A number of other Western countries, especially in Scandinavia, have been more generous compared with the sizes of their economies.
But Schiffer doubted they could replace the United States either in dollar terms or in the longstanding US role of mobilizing international aid to priorities around the world.
China’s aid is more opaque. According to AidData, a research group at the College of William and Mary, China has provided $1.34 trillion over two decades — but unlike Western nations, it has mostly provided loans rather than grants.
Samantha Custer, director of policy analysis at AidData, doubted there would be any “huge, dramatic increase in aid dollars from China,” noting Beijing’s focus on lending and the economic headwinds facing the Asian power.
Still, she said, the United States will struggle to counter perceptions it is no longer reliable.
“China can win the day by not even doing anything,” she said.
“You can’t partner with somebody who’s not there.”
Yanzhong Huang, a senior fellow for global health at the Council on Foreign Relations, said China is more interested in construction and benefiting its domestic industries, like building a hospital rather than training its doctors.
And with the freeze in USAID, China may have even less reason to step up aid.
“If they become the only game in town, it doesn’t generate strong incentives for China to compete and significantly increase development assistance,” he said.
One major gap will be conflict-related funding, said Rebecca Wolfe, an expert in development and political violence at the University of Chicago.
She pointed to Syria, where the Islamic State extremist group gained grounds in areas that lacked governance.
“Yes, the Chinese can come in and do the infrastructure.
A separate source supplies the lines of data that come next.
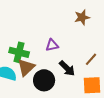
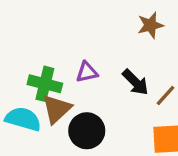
purple triangle: (52, 45) -> (87, 72), moved
black arrow: (67, 68) -> (135, 82), moved

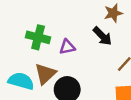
black arrow: (135, 82) -> (102, 36), moved
green cross: (45, 84) -> (38, 37), moved

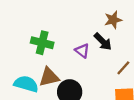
purple triangle: (67, 47) -> (82, 51), moved, turned 49
brown triangle: (45, 74) -> (49, 77), turned 30

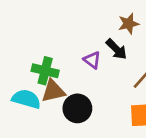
green cross: (42, 43) -> (45, 71), moved

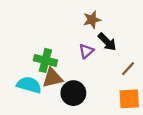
brown star: (129, 24) -> (92, 20), moved
purple triangle: (92, 60) -> (86, 51), turned 42

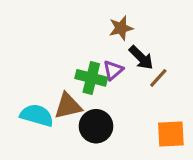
green cross: (45, 60) -> (91, 78), moved
brown line: (128, 69) -> (158, 78), moved

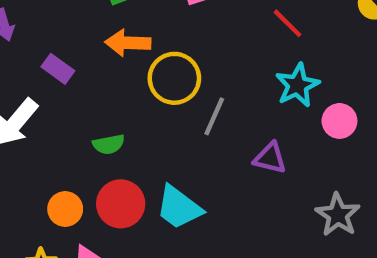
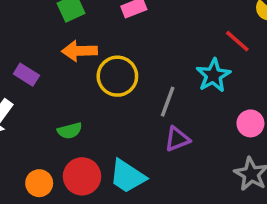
red line: (287, 23) -> (237, 41), moved
gray line: (214, 116) -> (168, 102), moved
pink circle: (339, 121) -> (250, 123), moved
purple triangle: (270, 158) -> (177, 139), moved, turned -32

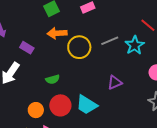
gray line: (168, 102) -> (110, 41), moved, turned 48

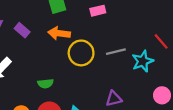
purple rectangle: (27, 48) -> (22, 30), moved

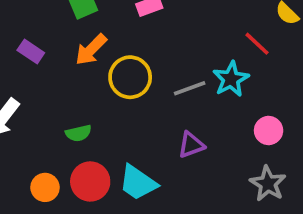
orange arrow: (59, 33) -> (91, 50), turned -45
gray line: (116, 52) -> (190, 88), moved

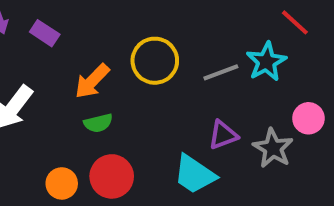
orange arrow: (91, 50) -> (92, 81), moved
cyan trapezoid: (138, 183) -> (195, 174), moved
gray star: (268, 184) -> (273, 148), moved

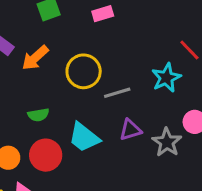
gray line: (221, 72) -> (117, 93), moved
orange arrow: (92, 81) -> (35, 58), moved
cyan trapezoid: (195, 174) -> (84, 137), moved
But what about the governance part?”
She said Western countries may not step up until they feel real effects, such as a new migrant crisis.
Different soft power?
Trump’s aid freeze is officially only a 90-day review, and Secretary of State Marco Rubio has said that he issued waivers for emergency assistance.
But aid groups say effects are already being felt by the sweeping pause, from schools shutting down in Uganda to flood relief shelters under threat in South Sudan.